Jan 30, 2024 - Economy

Lamborghini CEO: We don't need to be first to EVs

An orange Lamborghini Revuelto car on display, with its doors opened upwards.

A Lamborghini Revuelto plug-in hybrid on display at the 2023 Shanghai International Automobile Industry Exhibition. Photo: VCG/VCG via Getty Images

Lamborghini will get there, but it sees no reason to speed along to EVs just yet.

Why it matters: The auto industry's transition from internal combustion engine vehicles to electric cars has been a choppy one lately, as automakers deal with less-than-anticipated enthusiasm from car buyers.

The big picture: As an ultra-luxury brand known for its growling engines, Lamborghini is introducing hybrids first — and EVs will come later.

  • "We strongly believe that we don't need to be the first one, but when we come we have to be the best one," Lamborghini CEO Stephan Winkelmann tells Axios.

Catch up quick: Lamborghini, part of the Volkswagen Group, debuted its first plug-in hybrid in 2023, the Revuelto, a $608,000 V12, and is launching the first plug-in hybrid version of its Urus SUV in 2024.

  • Its first fully electric vehicle will come in 2028, modeled after the Lanzador concept car teased at Monterey Car Week last year. It's said to deliver the equivalent of 1,341+ horsepower.
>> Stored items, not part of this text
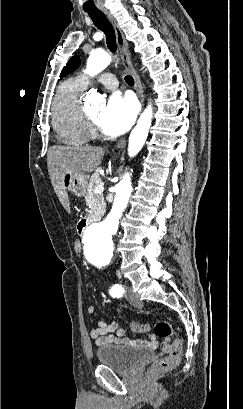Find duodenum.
Masks as SVG:
<instances>
[{
    "instance_id": "410a0bca",
    "label": "duodenum",
    "mask_w": 243,
    "mask_h": 409,
    "mask_svg": "<svg viewBox=\"0 0 243 409\" xmlns=\"http://www.w3.org/2000/svg\"><path fill=\"white\" fill-rule=\"evenodd\" d=\"M90 224V220L89 219H83L79 222L78 224V229L80 232H83L87 226Z\"/></svg>"
}]
</instances>
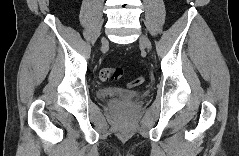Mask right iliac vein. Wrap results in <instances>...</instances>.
I'll return each mask as SVG.
<instances>
[{
	"label": "right iliac vein",
	"instance_id": "1",
	"mask_svg": "<svg viewBox=\"0 0 239 156\" xmlns=\"http://www.w3.org/2000/svg\"><path fill=\"white\" fill-rule=\"evenodd\" d=\"M107 43V40L105 38L102 39V44L105 45Z\"/></svg>",
	"mask_w": 239,
	"mask_h": 156
}]
</instances>
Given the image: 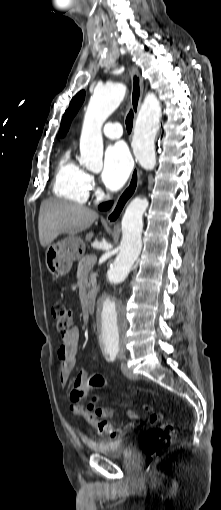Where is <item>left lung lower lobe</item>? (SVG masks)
<instances>
[{
	"instance_id": "1",
	"label": "left lung lower lobe",
	"mask_w": 221,
	"mask_h": 510,
	"mask_svg": "<svg viewBox=\"0 0 221 510\" xmlns=\"http://www.w3.org/2000/svg\"><path fill=\"white\" fill-rule=\"evenodd\" d=\"M112 205L111 202H108V203H104L102 205L99 206V209L100 210H107L110 206Z\"/></svg>"
}]
</instances>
Quick take: Lambo might want to go electric faster than this, but its massive performance standards require massive batteries, which might simply not be possible right now due to current battery pack density.

  • "The power-to-weight ratio is very important," Winkelmann says.

The big question: Will the type of super wealthy customers who previously cherished Lamborghini for its beastly engines embrace a hybrid's electric motors and then purely battery-powered models?

  • "Some years down the road our customers will be ready," Winkelmann says. "My hope is when we get there it's going to be a no-brainer."

Worth noting: While an EV Lambo is still several years off, the brand on Tuesday said it's aiming to cut 50% of 2021 emissions by 2025 and 80% by 2030.

One thing's for sure: The Lambo engine growl will eventually go away for good in its EVs.

  • "We will not fake an internal combustion engine sound — it's not what we want," Winkelmann says.